The interconnection rate should be lower than 25c, far below the 89c the cellular network operators had agreed to implement from the beginning of this month, says Research ICT Africa director Alison Gillwald.
Gillwald's organisation gave a presentation to Parliament's communications committee last year during its hearings into the cost of interconnection rates – a major factor politicians attribute to the high cost of cellular calls in the country. The presentation was heavily criticised by the network operators as being “unrealistic”.
MTN, Vodacom and Cell C subsequently reduced their interconnection rates – the cost of transmitting a call from one network to another – by 39c, from 1 March, from the 125c per minute peak rate. Telecommunications regulator, the Independent Communications Authority of SA (ICASA), approved the cut and is due to release its regulations in June.
Gillwald is convening a regulatory course, at the University of Cape Town (UCT).
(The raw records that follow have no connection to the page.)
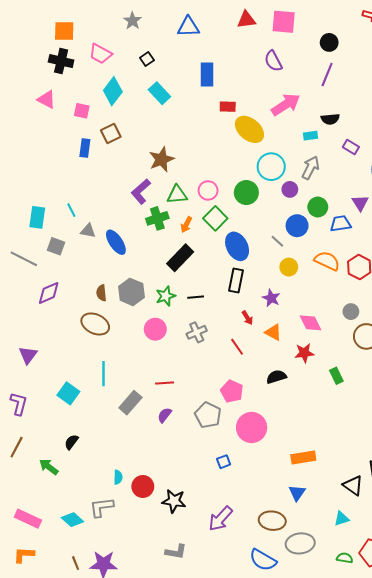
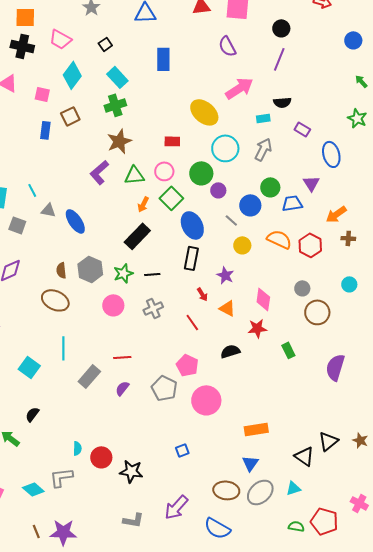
red rectangle: (228, 107) -> (172, 141), moved
purple circle: (290, 189) -> (218, 190), moved
green cross: (157, 218) -> (115, 105), moved
pink diamond: (311, 323) -> (263, 299), turned 35
blue square: (224, 462) -> (182, 450), moved
purple arrow: (220, 519) -> (176, 507), moved
gray ellipse: (300, 543) -> (260, 492), moved, turned -36

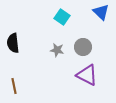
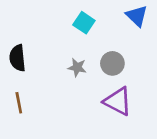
brown line: (14, 86) -> (19, 103), moved

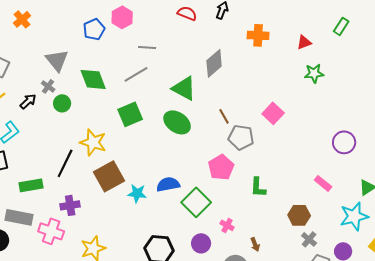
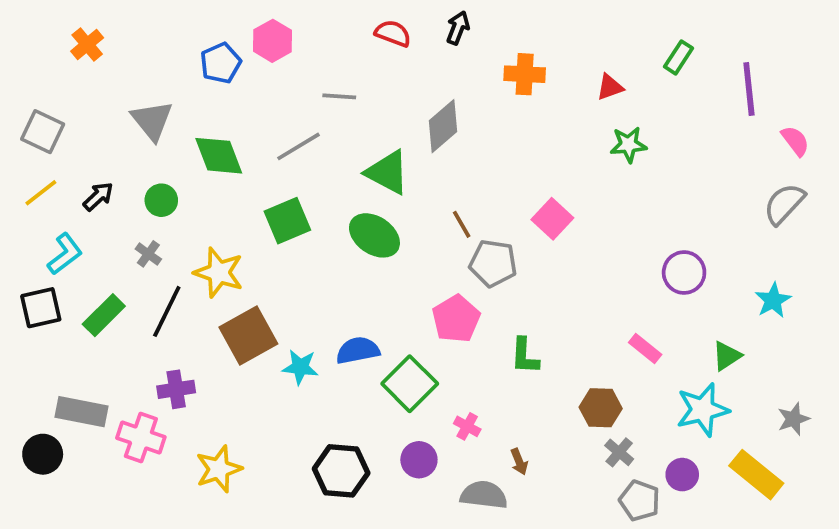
gray line: (147, 47) -> (339, 96), moved
gray cross: (48, 86) -> (148, 254), moved
green rectangle: (31, 185) -> (104, 315), moved, turned -35

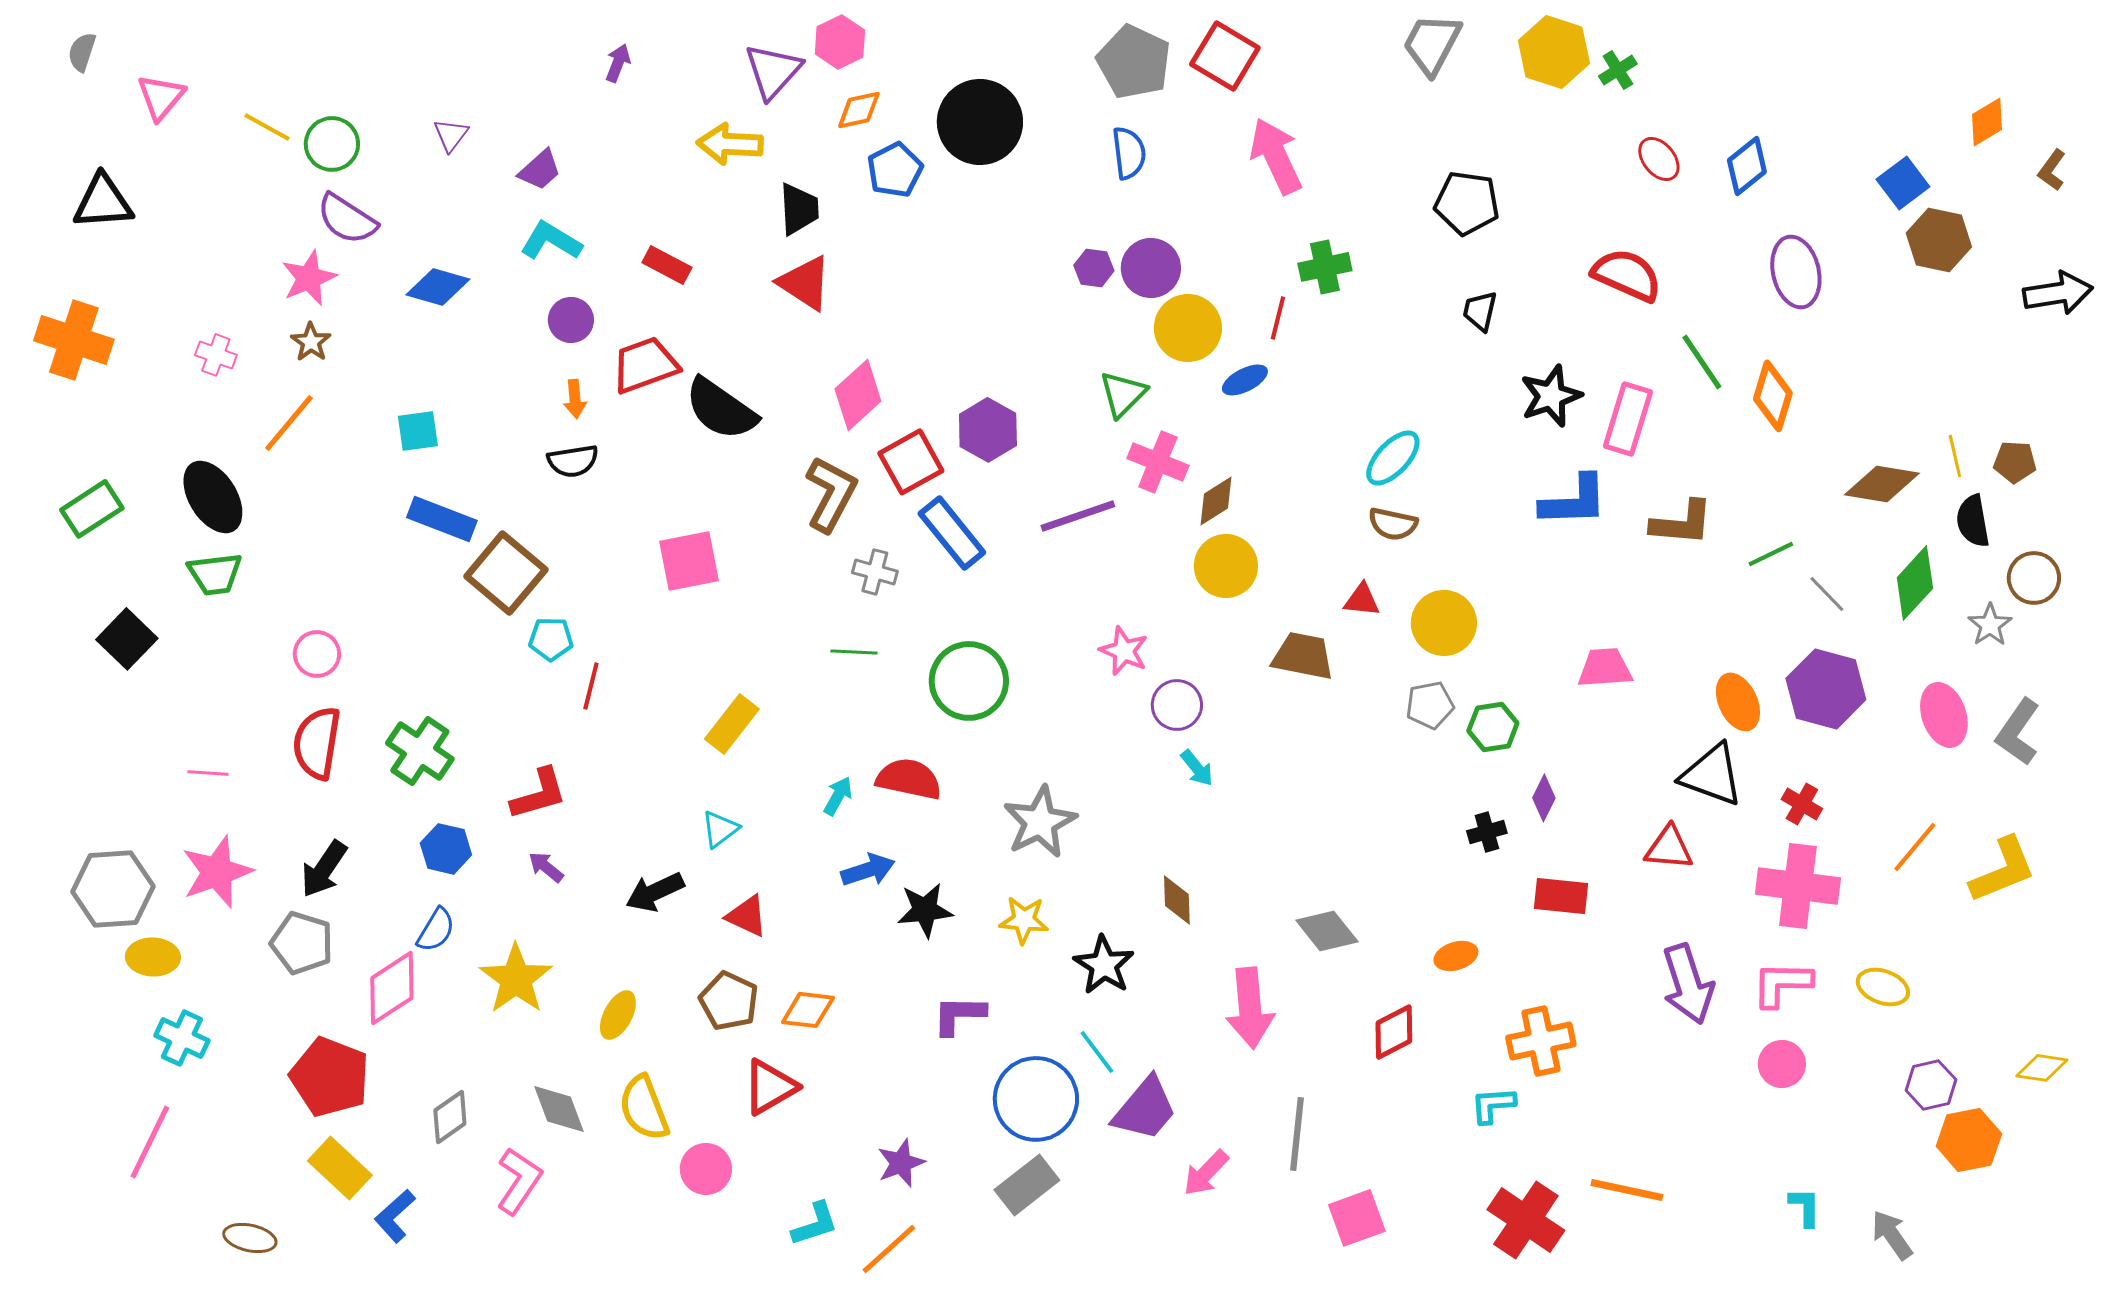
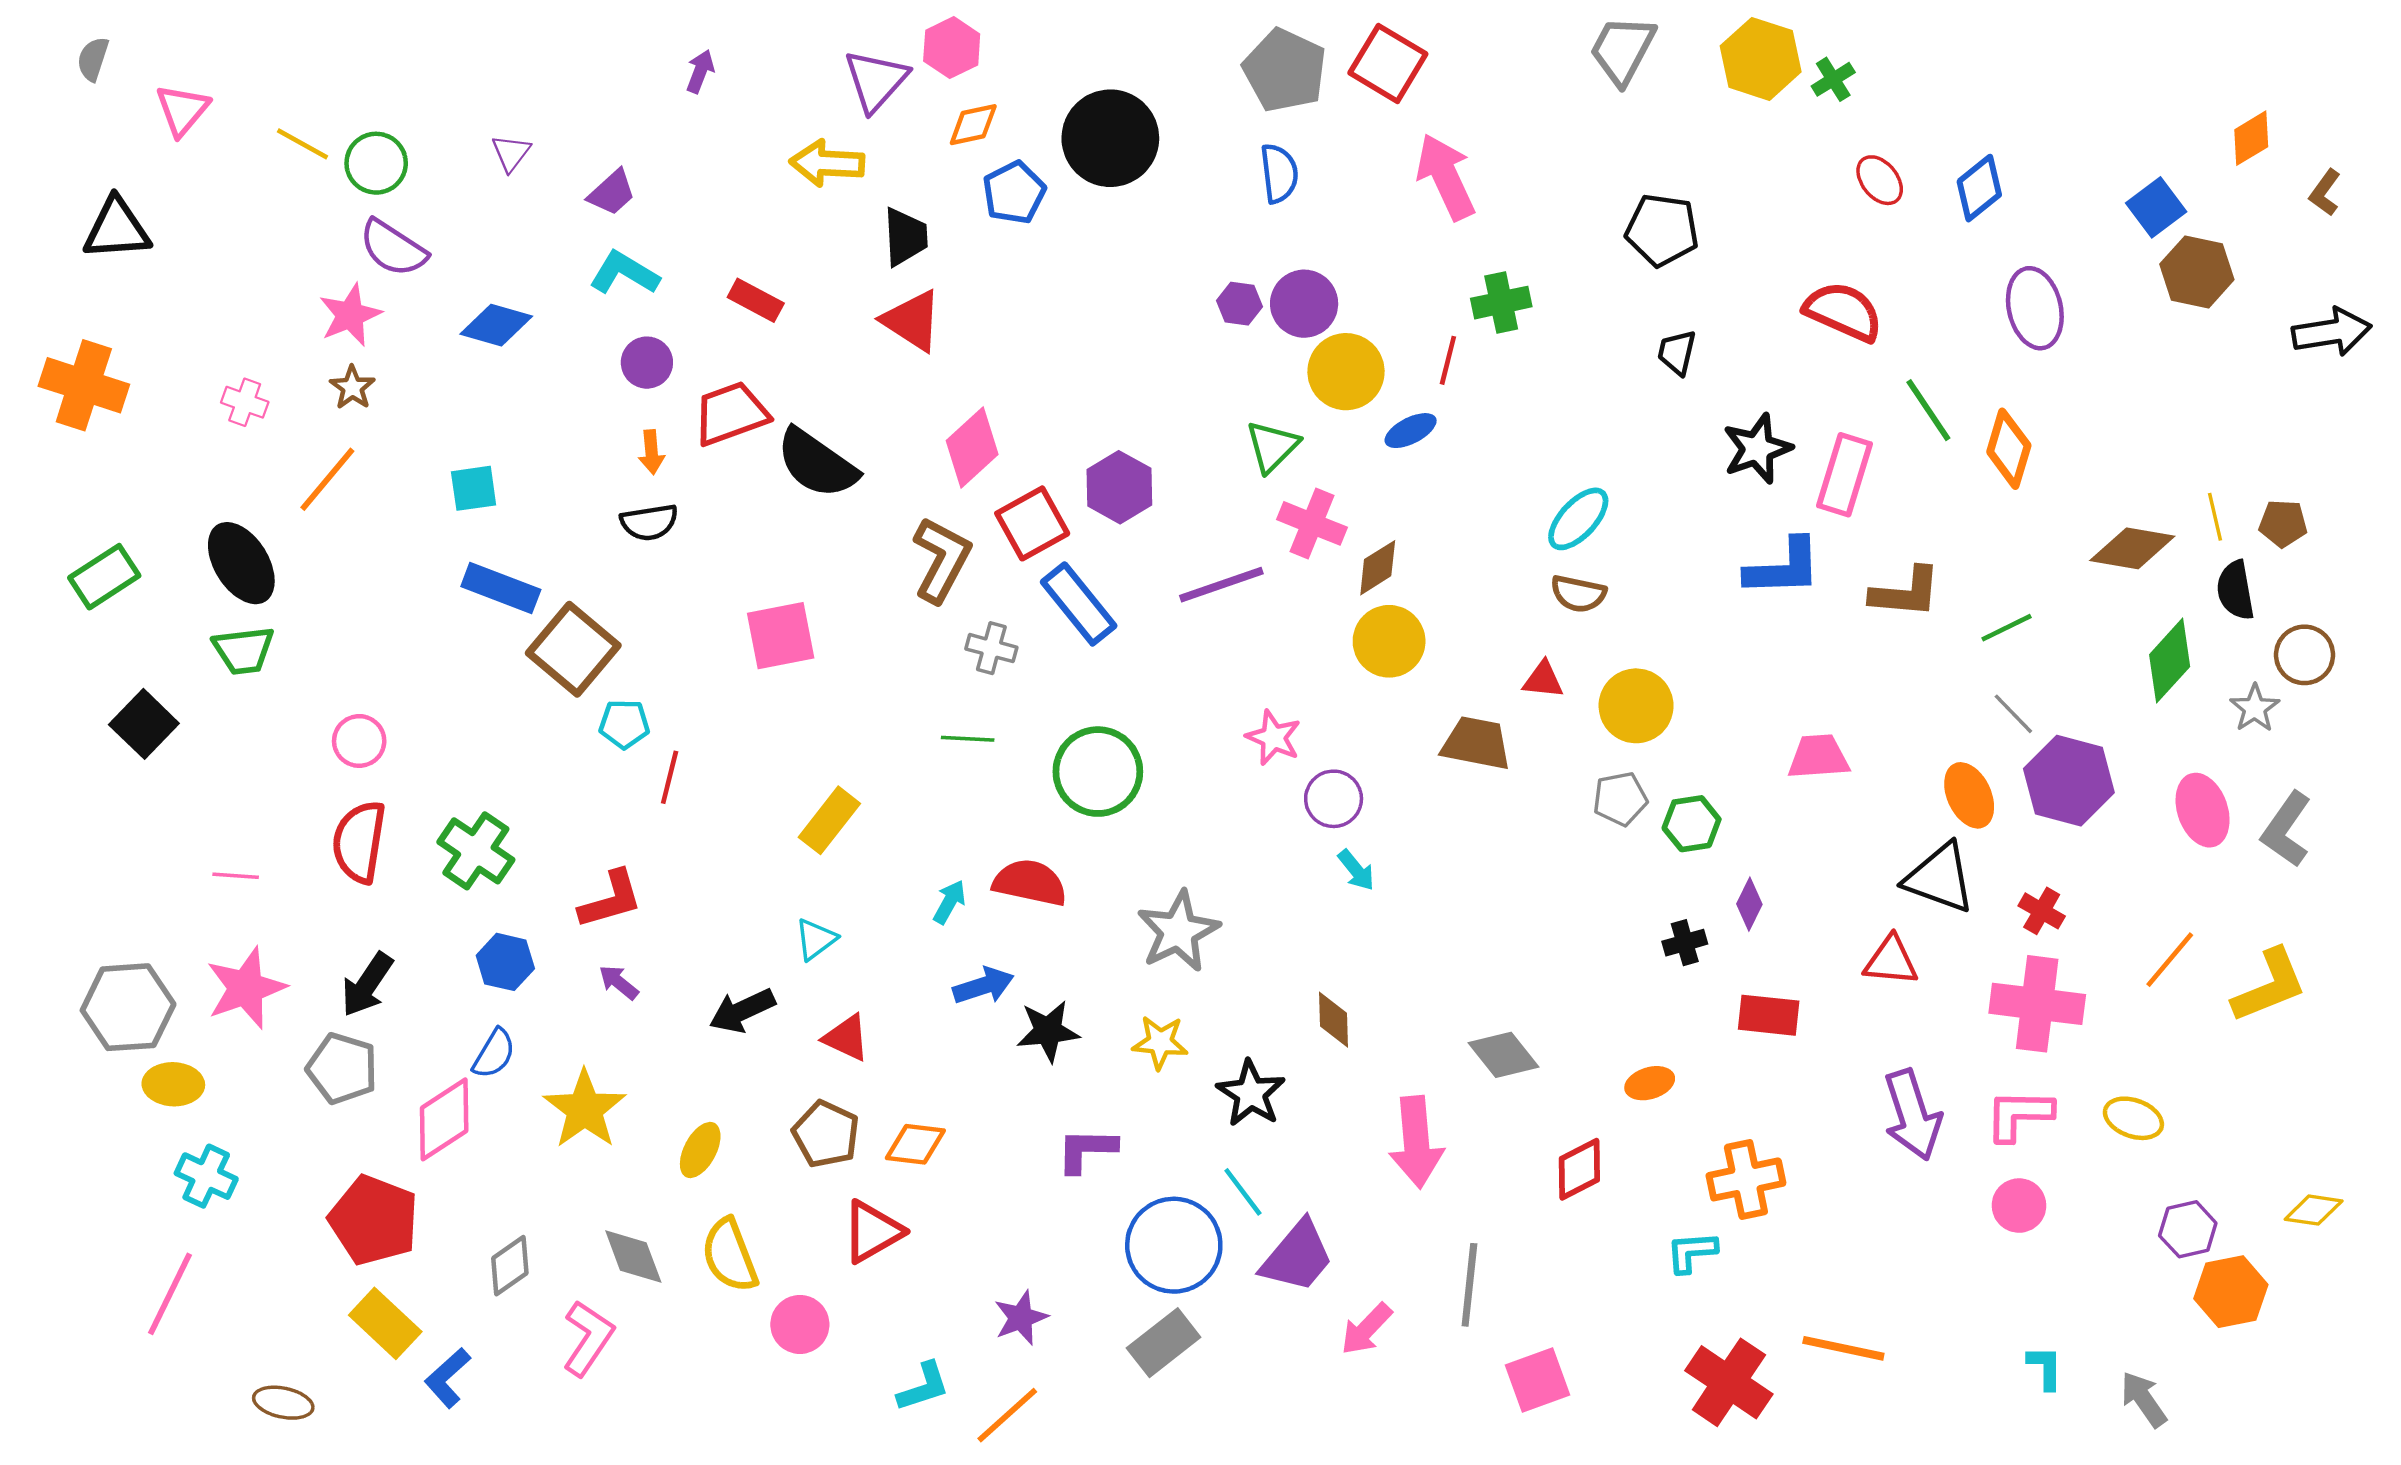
gray line: (1827, 594) -> (2013, 714), moved

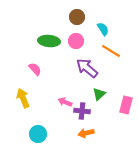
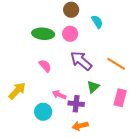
orange line: (111, 51) -> (116, 64), moved
pink semicircle: (35, 69) -> (45, 66), moved
yellow arrow: (23, 98) -> (17, 91), turned 66
cyan circle: (38, 134) -> (43, 112), moved

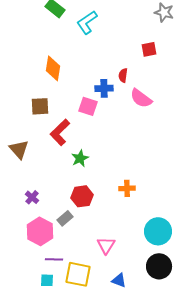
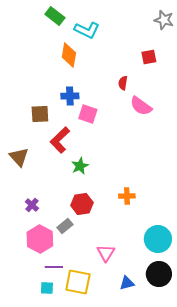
cyan L-shape: (87, 22) -> (87, 30), turned -120
orange diamond: (53, 68) -> (69, 55), moved
blue cross: (104, 88) -> (70, 96), moved
blue triangle: (119, 280) -> (127, 283), moved, turned -35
She says evidence from a benchmarking study conducted last year for the Namibian regulator, to determine its cellular interconnection rates, shows the cost-based interconnect rates of efficient operators are probably lower than 25c a minute.
“While in SA, by law, the regulator is required to conduct complex and lengthy studies before it can set the interconnection rate, in Namibia the regulator was able to move swiftly on the basis of benchmarking studies to reduce the interconnection rate between its operators by nearly 50%,” she notes.